L’État partie devrait redoubler d’efforts pour faire en sorte que les graves violations des droits de l’homme commises pendant le conflit armé, entre 1980 et 2000, y compris les actes de violence sexuelle, ne demeurent pas impunies. L’État partie devrait prendre les mesures voulues pour accélérer les enquêtes judiciaires et les opérations d’exhumation, d’identification et de restitution des dépouilles aux proches des victimes. Le Comité invite également l’État partie à réexaminer les critères de la preuve applicables dans les affaires de violations et demande instamment à l’État partie de veiller à ce que le Ministère de la défense et des forces armées collabore pleinement aux enquêtes et communique sans délai aux autorités requérantes toutes les informations dont il dispose. L’État partie devrait également faire en sorte que les responsabilités soient établies en ce qui concerne la pratique consistant à ne pas faire rapport sur les opérations à l’époque du conflit.

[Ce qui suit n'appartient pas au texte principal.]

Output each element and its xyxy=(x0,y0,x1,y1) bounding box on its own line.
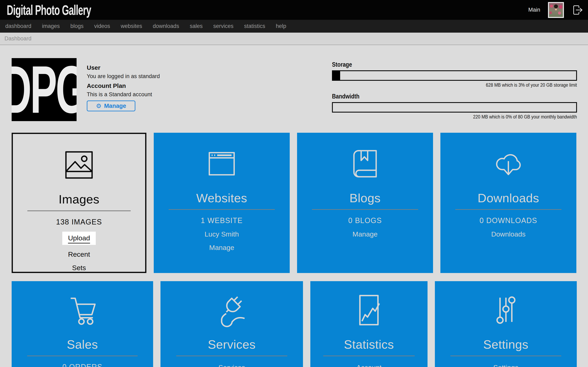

Le Comité salue les efforts déployés par l’État partie pour accorder réparation aux victimes de violations commises pendant le conflit armé entre 1980 et 2000, en particulier le Plan intégral de réparation. Toutefois, le Comité est préoccupé par le retard pris dans la mise en œuvre du Plan et par le fait que toutes les victimes d’actes de torture ou de violences sexuelles ne sont pas admises au bénéfice du Programme de réparations financières. Le Comité constate également avec préoccupation qu’il a été mis fin au processus de recensement et d’identification des bénéficiaires du Programme de réparations financières le 31 décembre 2011, en application du décret suprême no 051‑2011-PCM (art. 2).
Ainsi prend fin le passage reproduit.